Un non meglio precisato giorno, nei bar di zona, si presentò una birra di origini nordiche che, bevuta, fermentava nello stomaco causando attacchi di meteorismo o, peggio ancora, colite. La chiameremo “C.”. La sua fulminea apparizione ebbe il merito di insegnare ad H. una lezione fondamentale: se non sei in grado di sconfiggere il nemico sul campo, puoi sempre trasformalo in tuo alleato, o meglio, in tuo sottoposto.

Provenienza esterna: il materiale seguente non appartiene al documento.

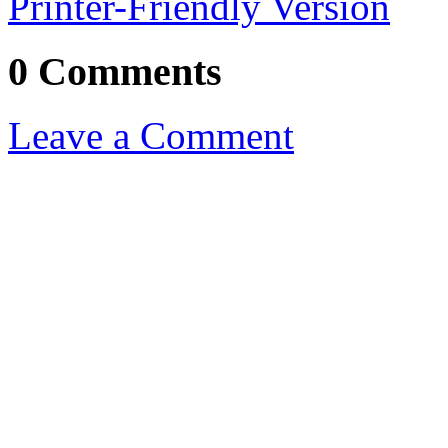
Printer-Friendly Version
0 Comments
Leave a Comment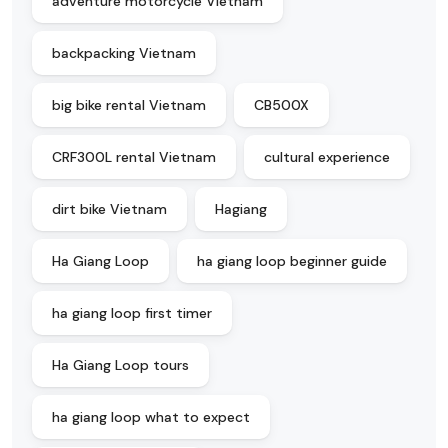
adventure motorcycle Vietnam
backpacking Vietnam
big bike rental Vietnam
CB500X
CRF300L rental Vietnam
cultural experience
dirt bike Vietnam
Hagiang
Ha Giang Loop
ha giang loop beginner guide
ha giang loop first timer
Ha Giang Loop tours
ha giang loop what to expect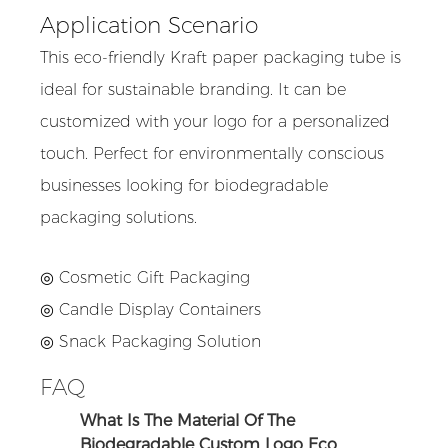
Application Scenario
This eco-friendly Kraft paper packaging tube is
ideal for sustainable branding. It can be
customized with your logo for a personalized
touch. Perfect for environmentally conscious
businesses looking for biodegradable
packaging solutions.
◎ Cosmetic Gift Packaging
◎ Candle Display Containers
◎ Snack Packaging Solution
FAQ
What Is The Material Of The
Biodegradable Custom Logo Eco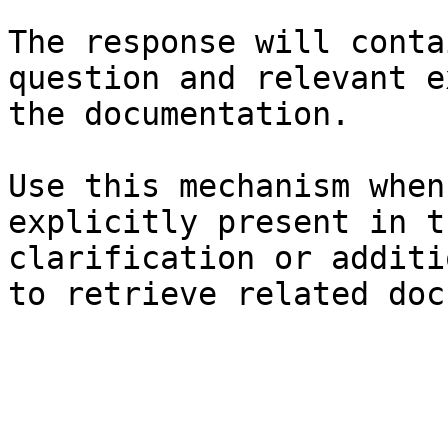
The response will conta
question and relevant e
the documentation.

Use this mechanism when
explicitly present in t
clarification or additi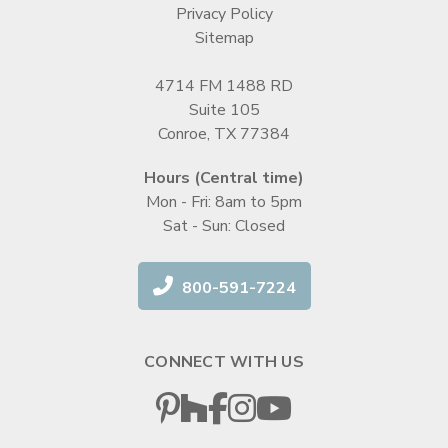
Privacy Policy
Sitemap
4714 FM 1488 RD
Suite 105
Conroe, TX 77384
Hours (Central time)
Mon - Fri: 8am to 5pm
Sat - Sun: Closed
800-591-7224
CONNECT WITH US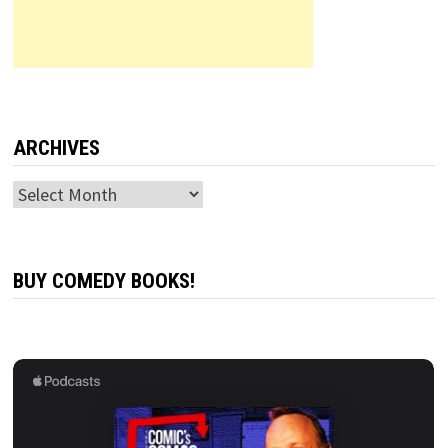
ARCHIVES
Archives
BUY COMEDY BOOKS!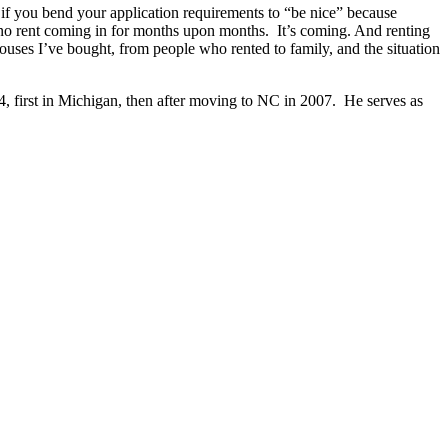
if you bend your application requirements to “be nice” because
h no rent coming in for months upon months. It’s coming. And renting
ouses I’ve bought, from people who rented to family, and the situation
4, first in Michigan, then after moving to NC in 2007. He serves as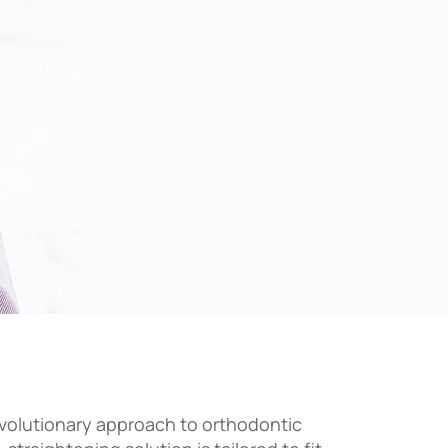
 revolutionary approach to orthodontic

L’acquisto di I. da parte di H. fu seguito da un costante calo del già mediocre gusto della stessa I. Molti consumatori, delusi ma pragmatici, iniziarono a bere direttamente H. Chi non si rassegnava invece, si orientò verso quelle che chiameremo “birre speciali”, che di speciale non avevano nulla ma venivano così definite in quanto non Lager e non vendute in bottiglie da 66cl.
Qualcosa nel bicchiere stava cambiando. La mossa di H. aveva rotto le granitiche abitudini preesistenti e, complici anche i mutamenti sociali ed economici di lì a venire – i voli low cost, i social network, la sharing economy, la crisi –, si era messo in moto il famoso effetto “palla di neve”. Da piccolo e sparuto gruppo di ribelli, la fetta di consumatori che si diede alle birre speciali divenne una indistinta massa di gole assetate in rapida e costante crescita, orientata alla ricerca di nuovi sapori, marche, gradazione alcolica e robe così. Per esempio, tra le “speciali” c’era una birra che chiameremo “G.”. A consumarla era una minuscola nicchia di amanti di musica celtica e letteratura fantasy che si ritrovava nell’unico pub di zona. Nel giro di poco questa nicchia venne inglobata dalla massa di gole assetate di cui sopra e i pub aprirono a ogni angolo di strada.
L’incontrollata sbronza collettiva, certamente positiva, aveva fatto perdere di vista l’avamposto di partenza, ormai alla mercé degli squali dell’industria birraia. Il posto di I. nei bar fu preso da un birrificio italiano, che chiameremo “P.”, che aveva fatto sintesi degli sconvolgimenti appena avvenuti. Le proposte del mastro birraio P. variavano come i luppoli sulle sue etichette e sembravano aver trovata la quadra per far felici tutti. Ma il post sbornia, si sa, è peggio della sbornia stessa e presto le proposte di P. si rivelarono per ciò che erano: l’ennesima trovata dell’ufficio marketing di una multinazionali-multibrand che puntava a monopolizzare il mercato con birre dalla forma superiore alla sostanza.
In ogni caso, indietro non si tornava. Costretti a mettere in discussione abitudini e certezze, alcuni consumatori passarono definitivamente al vino, convinti che le energie utili a decifrare la complessità avesse senso spenderle in una sola bevanda, per di più già nobilitata. Si trattava di quelli che, al primo segnale, passarono a bere la concorrenza. Gli altri, quelli che non si erano rassegnati, i curiosi, i nostalgici, gli intraprendenti, sfruttarono la breccia per invadere il mercato con micro-birrifici d’assalto.
Da piccolo e sparuto gruppo di ribelli, la fetta di consumatori che si è in convertita in produttori è oggi in costante crescita, tant’è che non esiste regione, provincia, città e forse quartiere che non abbia il suo micro-birrificio di riferimento, e ognuno di noi ha un amico, un parente o un conoscente che prova o ha provato a farsi la birra in casa. E se non ce l’ha, vuol dire che è lui stesso a farla.
Per concludere, se la data di apparizione delle birre artigianali nei bar e nei ristoranti non è avvenuta in una data precisa, a guardar l’evoluzione delle nostre abitudini possiamo scoprire che, forse, non sono cose che misteriosamente accadono.